◆ **Material provided**
+ + + +

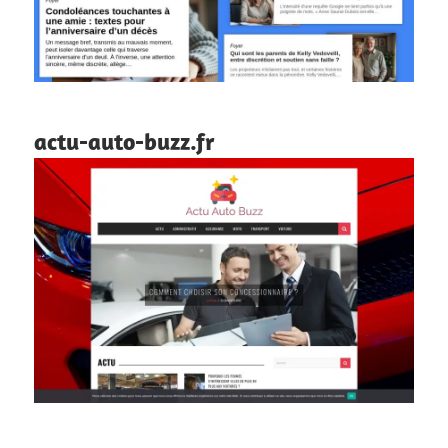
actu-auto-buzz.fr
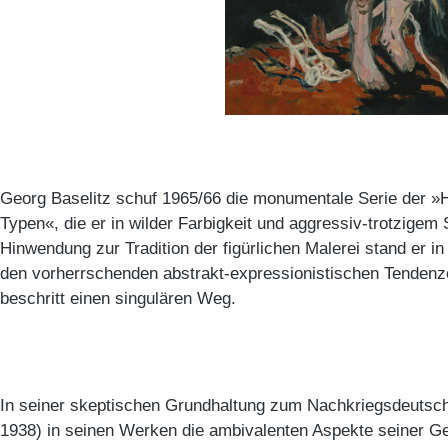
Georg Baselitz schuf 1965/66 die monumentale Serie der 
Typen«, die er in wilder Farbigkeit und aggressiv-trotzigem S
Hinwendung zur Tradition der figürlichen Malerei stand er i
den vorherrschenden abstrakt-expressionistischen Tendenz
beschritt einen singulären Weg.
In seiner skeptischen Grundhaltung zum Nachkriegsdeutschl
1938) in seinen Werken die ambivalenten Aspekte seiner G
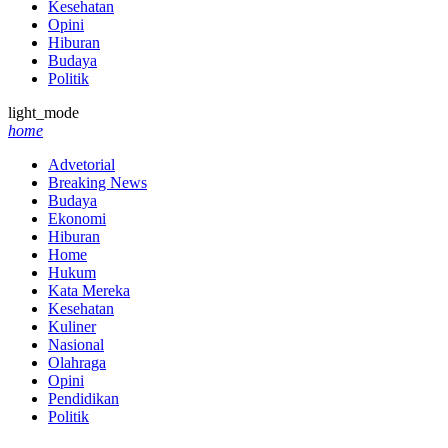
Kesehatan
Opini
Hiburan
Budaya
Politik
light_mode
home
Advetorial
Breaking News
Budaya
Ekonomi
Hiburan
Home
Hukum
Kata Mereka
Kesehatan
Kuliner
Nasional
Olahraga
Opini
Pendidikan
Politik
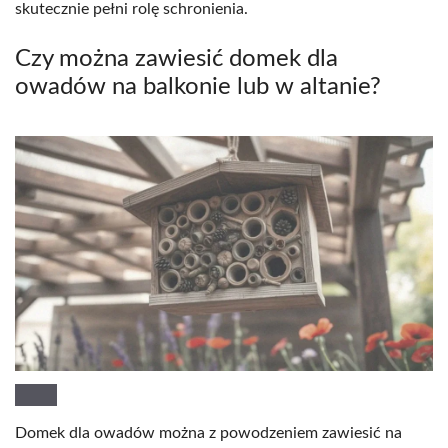
skutecznie pełni rolę schronienia.
Czy można zawiesić domek dla
owadów na balkonie lub w altanie?
Domek dla owadów można z powodzeniem zawiesić na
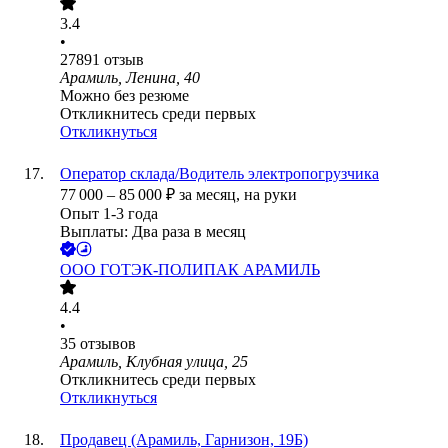
3.4
•
27891
отзыв
Арамиль, Ленина, 40
Можно без резюме
Откликнитесь среди первых
Откликнуться
Оператор склада/Водитель электропогрузчика
77 000
–
85 000
₽
за месяц,
на руки
Опыт 1-3 года
Выплаты: Два раза в месяц
ООО
ГОТЭК-ПОЛИПАК АРАМИЛЬ
4.4
•
35
отзывов
Арамиль, Клубная улица, 25
Откликнитесь среди первых
Откликнуться
Продавец (Арамиль, Гарнизон, 19Б)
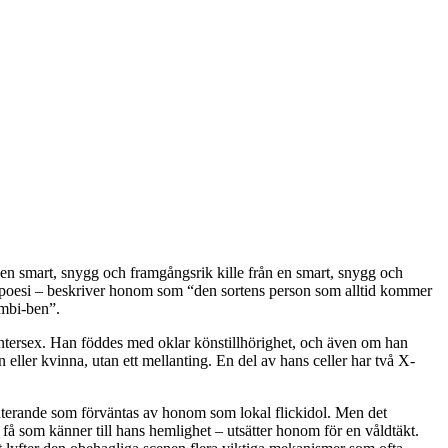
en smart, snygg och framgångsrik kille från en smart, snygg och
ver poesi – beskriver honom som “den sortens person som alltid kommer
ambi-ben”.
ntersex. Han föddes med oklar könstillhörighet, och även om han
ller kvinna, utan ett mellanting. En del av hans celler har två X-
imenterande som förväntas av honom som lokal flickidol. Men det
få som känner till hans hemlighet – utsätter honom för en våldtäkt.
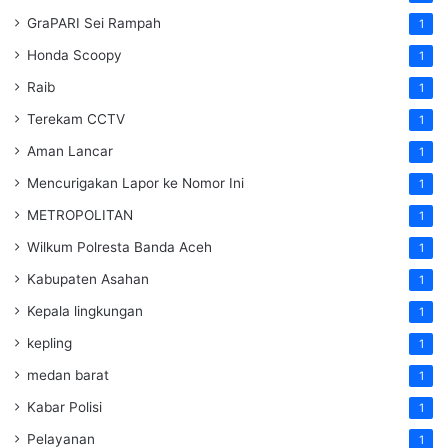
GraPARI Sei Rampah
1
Honda Scoopy
1
Raib
1
Terekam CCTV
1
Aman Lancar
1
Mencurigakan Lapor ke Nomor Ini
1
METROPOLITAN
1
Wilkum Polresta Banda Aceh
1
Kabupaten Asahan
1
Kepala lingkungan
1
kepling
1
medan barat
1
Kabar Polisi
1
Pelayanan
1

+ + + +

Where a line of the entries contains the word "honom", copy that line.

ver poesi – beskriver honom som “den sortens person som alltid kommer
imenterande som förväntas av honom som lokal flickidol. Men det
få som känner till hans hemlighet – utsätter honom för en våldtäkt.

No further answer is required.